Is there a way to strike a balance between reliability and ergonomics? Naturally, there is. Computer simulations make it possible to test a future product in conditions close to real, and to choose variants of ergonomics and material that satisfy the product manufacturer both in price and quality parameters. Computer simulations are useful for developing devices since they are less expensive and time-consuming than creating prototypes and carrying out a large number of actual testing.
As we’ve agreed in the beginning, the experiment will involve a falling smartphone. 228 grams make up the smartphone's weight. 1.5 meters is the falling height. The smartphone will be in contact with the concrete floor. We will carry out a simulation in the CAE system. Customers can choose where impacts will occur and how high the device will fall, or a highly qualified professional can do it for them. The side, top, and bottom edges are typically the most fragile areas.
Below are the outcomes of the CAE simulation:
The phone case is clearly severely deformed but still intact. In the meantime, the screen's integrity is immediately compromised.
Therefore, it is necessary to use a sturdy screen or additional protective components. It is the job of the producer to choose which way will be more acceptable for him or her.
Finite Element Modeling and Product Success
CAE systems allow to specify different materials or change the CAD model and double-check the measurement results. CAE software makes it possible for the producer to modify the materials and design of the phone body until the simulation results are satisfactory. Only then prototypes should be made to check the results.
Calculations in CAE systems are a must for the success of the device because every model differs from the actual product. If the addition of impact-resistant glass, which is either thicker or heavier, impairs the product's ergonomics, it is worth providing protection in the form of a cover. This also helps the device maintain its integrity in the case of a fall.

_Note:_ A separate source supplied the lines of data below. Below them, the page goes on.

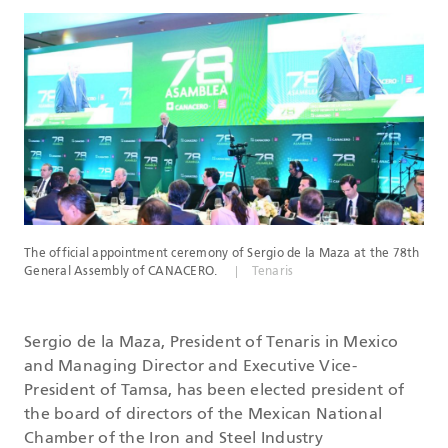
DATASHEETS
SEARCH
The official appointment ceremony of Sergio de la Maza at the 78th
General Assembly of CANACERO.
Tenaris
Sergio de la Maza, President of Tenaris in Mexico
and Managing Director and Executive Vice-
President of Tamsa, has been elected president of
the board of directors of the Mexican National
Chamber of the Iron and Steel Industry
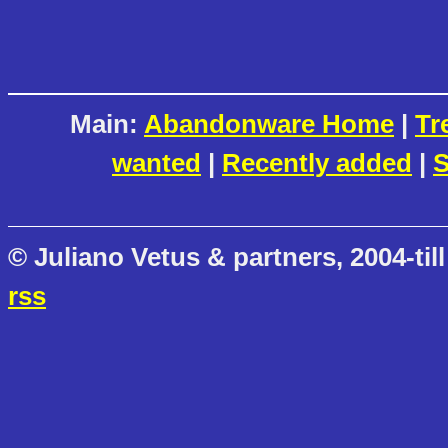
Main:
Abandonware Home
|
Tr
wanted
|
Recently added
|
S
© Juliano Vetus & partners, 2004-till
rss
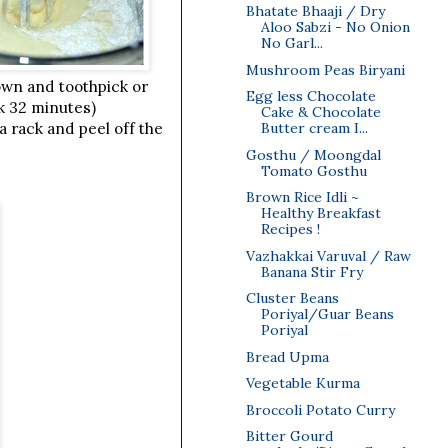
Bhatate Bhaaji / Dry
Aloo Sabzi - No Onion
No Garl...
Mushroom Peas Biryani
own and toothpick or
Egg less Chocolate
ok 32 minutes)
Cake & Chocolate
Butter cream I...
a rack and peel off the
Gosthu / Moongdal
Tomato Gosthu
Brown Rice Idli ~
Healthy Breakfast
Recipes !
Vazhakkai Varuval / Raw
Banana Stir Fry
Cluster Beans
Poriyal/Guar Beans
Poriyal
Bread Upma
Vegetable Kurma
Broccoli Potato Curry
Bitter Gourd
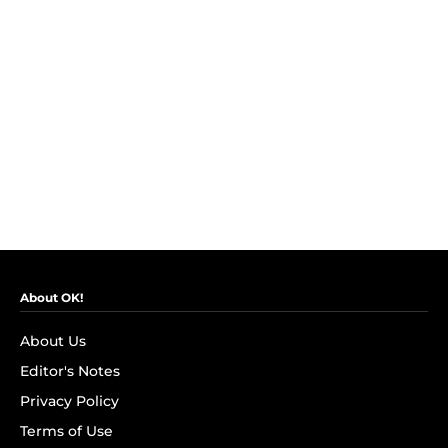
About OK!
About Us
Editor's Notes
Privacy Policy
Terms of Use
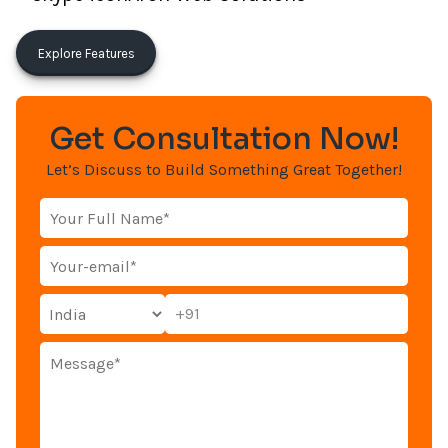
Explore Features
Get Consultation Now!
Let’s Discuss to Build Something Great Together!
+91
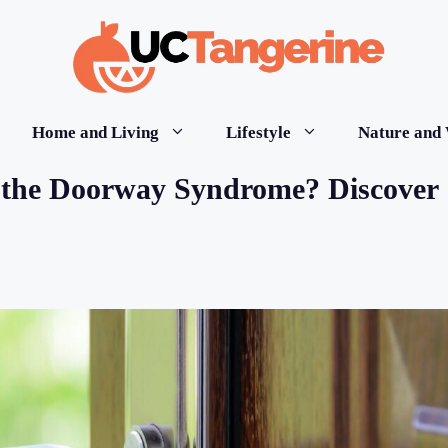
Home and Living
Lifestyle
Nature and 
the Doorway Syndrome? Discover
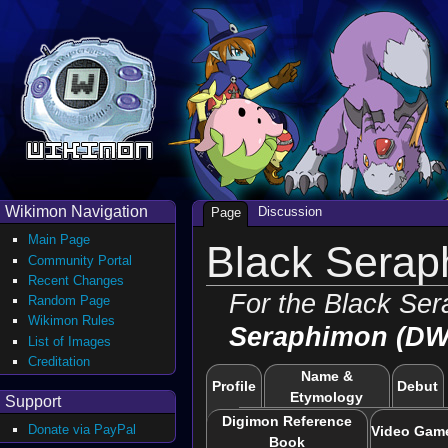
Wikimon Navigation
Discussion
Page
Main Page
Black Serap
Community Portal
Recent Changes
For the Black Se
Random Page
Wikimon Rules
Seraphimon (DW
List of Images
Creditation
Name &
Profile
Debut
Etymology
Support
Digimon Reference
Donate via PayPal
Video Gam
Book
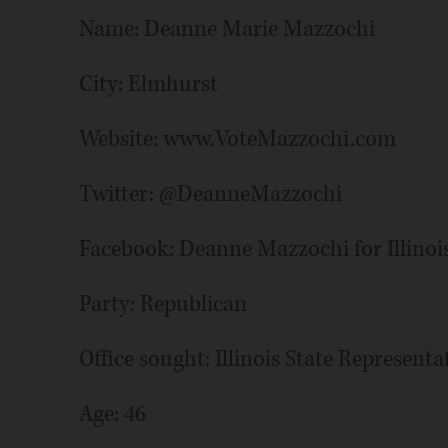
Name: Deanne Marie Mazzochi
City: Elmhurst
Website: www.VoteMazzochi.com
Twitter: @DeanneMazzochi
Facebook: Deanne Mazzochi for Illinoi
Party: Republican
Office sought: Illinois State Representat
Age: 46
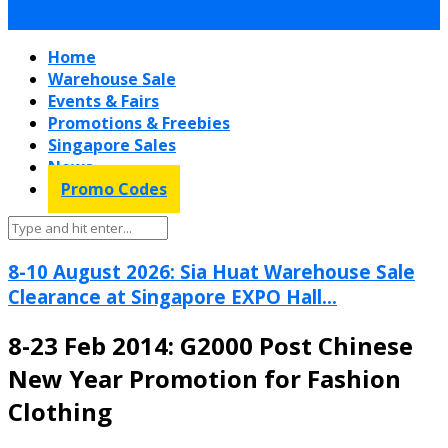
Home
Warehouse Sale
Events & Fairs
Promotions & Freebies
Singapore Sales
News
Promo Codes
8-10 August 2026: Sia Huat Warehouse Sale
Clearance at Singapore EXPO Hall...
8-23 Feb 2014: G2000 Post Chinese
New Year Promotion for Fashion
Clothing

Drop simulations can be used to determine the appropriate protective material in both scenarios.
Below are the results of dropping a smartphone in a case. The material of the case is TPE.

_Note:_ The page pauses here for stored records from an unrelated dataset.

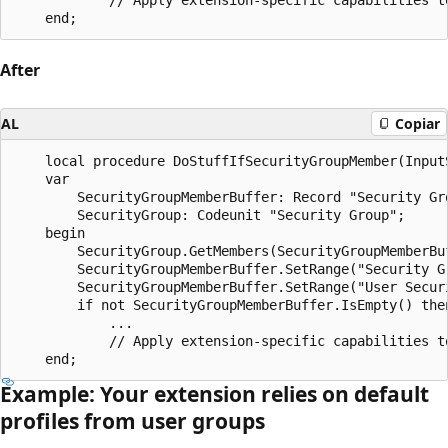
After
AL
Copiar
    local procedure DoStuffIfSecurityGroupMember(Input
    var

        SecurityGroupMemberBuffer: Record "Security Gro
        SecurityGroup: Codeunit "Security Group";

    begin

        SecurityGroup.GetMembers(SecurityGroupMemberBuf
        SecurityGroupMemberBuffer.SetRange("Security G
        SecurityGroupMemberBuffer.SetRange("User Securi
        if not SecurityGroupMemberBuffer.IsEmpty() then
            ...

            // Apply extension-specific capabilities to
Example: Your extension relies on default
profiles from user groups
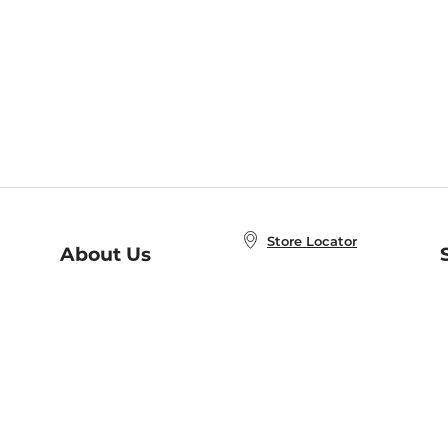
Store Locator
About Us
E
Order Status
About B&N
A
Careers at B&N
Coupons & Deals
R
B&N Inc.
a
N
B&N Mobile Apps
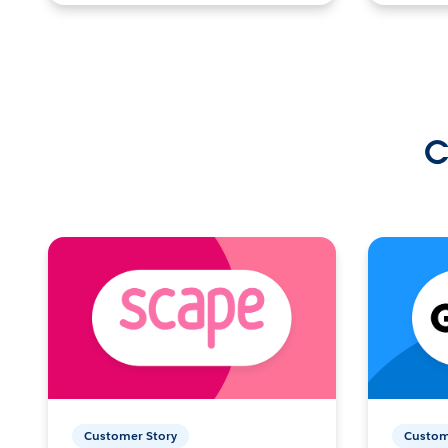
C
Customer Story
Custom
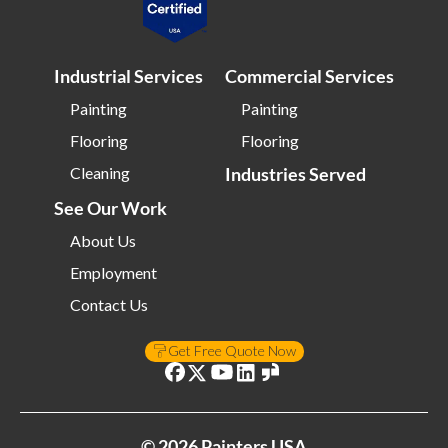
Industrial Services
Commercial Services
Painting
Painting
Flooring
Flooring
Cleaning
Industries Served
See Our Work
About Us
Employment
Contact Us
Get Free Quote Now
©
2026
Painters USA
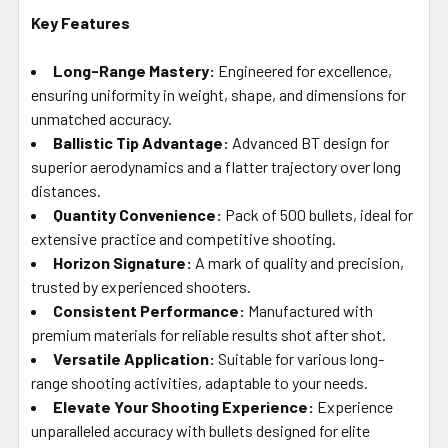
Key Features
Long-Range Mastery:
Engineered for excellence,
ensuring uniformity in weight, shape, and dimensions for
unmatched accuracy.
Ballistic Tip Advantage:
Advanced BT design for
superior aerodynamics and a flatter trajectory over long
distances.
Quantity Convenience:
Pack of 500 bullets, ideal for
extensive practice and competitive shooting.
Horizon Signature:
A mark of quality and precision,
trusted by experienced shooters.
Consistent Performance:
Manufactured with
premium materials for reliable results shot after shot.
Versatile Application:
Suitable for various long-
range shooting activities, adaptable to your needs.
Elevate Your Shooting Experience:
Experience
unparalleled accuracy with bullets designed for elite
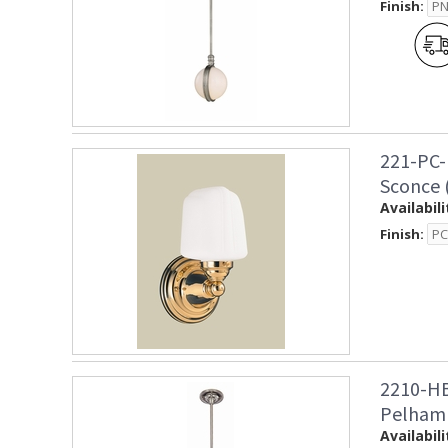
Finish:
221-PC-
Sconce 
Availabili
Finish:
2210-HB
Pelham
Availabili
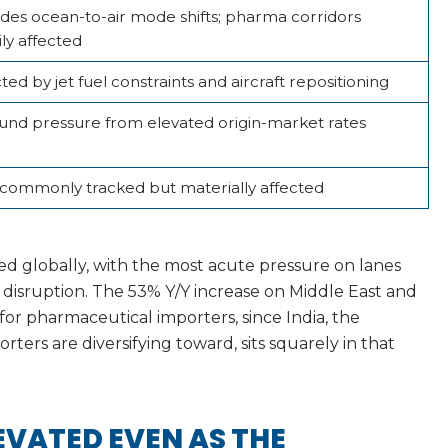
udes ocean-to-air mode shifts; pharma corridors
ly affected
ted by jet fuel constraints and aircraft repositioning
und pressure from elevated origin-market rates
 commonly tracked but materially affected
ted globally, with the most acute pressure on lanes
 disruption. The 53% Y/Y increase on Middle East and
t for pharmaceutical importers, since India, the
ters are diversifying toward, sits squarely in that
EVATED EVEN AS THE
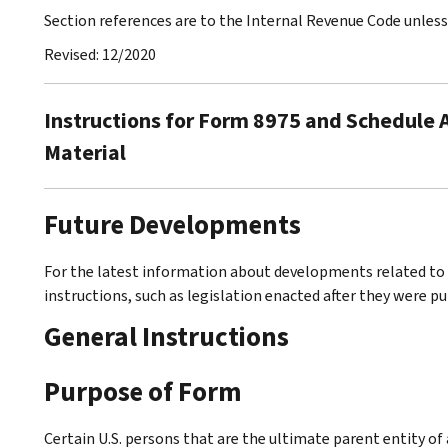
Section references are to the Internal Revenue Code unles
Revised: 12/2020
Instructions for Form 8975 and Schedule A
Material
Future Developments
For the latest information about developments related to 
instructions, such as legislation enacted after they were p
General Instructions
Purpose of Form
Certain U.S. persons that are the ultimate parent entity of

Is Finite Element Analysis Worth It?
Computer simulations do not solve all problems. Nothing can ever fully substitute for actual use. But imagine you're a phone producer in a world without calculations. You will have to make 10 to 20 phone prototypes, put various coverings on them, and shatter the devices in a multitude of ways to test their reliability in different environments, such as a slick table and a concrete floor, a back pocket of jeans and a wooden seat, etc. All of these alternatives should be tested out, and the findings should be analyzed. Moreover, there also might be a necessity to thicken the case by half a millimeter. These "half-millimeters" themselves might be the focus of investigation and experimentation, since even a slight increase in the device's size can result in a noticeable rise in the cost of production in big batches. In a situation where every gram of raw material counts, calculations thus help lower prototyping and development expenses and optimize mass production prices.
Moreover, simulating a device falling reduces the likelihood of a negative experience for a buyer. Users develop trust in the product. Especially if it outperforms all expectations in terms of comfort and durability. Think about it: the phone has dropped many times, but the screen is still intact! You would undoubtedly be pleased with such a wise device selection. Accordingly, the money was not spent in vain. In turn, this improves the manufacturer's reputation, increasing the likelihood that customers would choose them while making decisions in the future.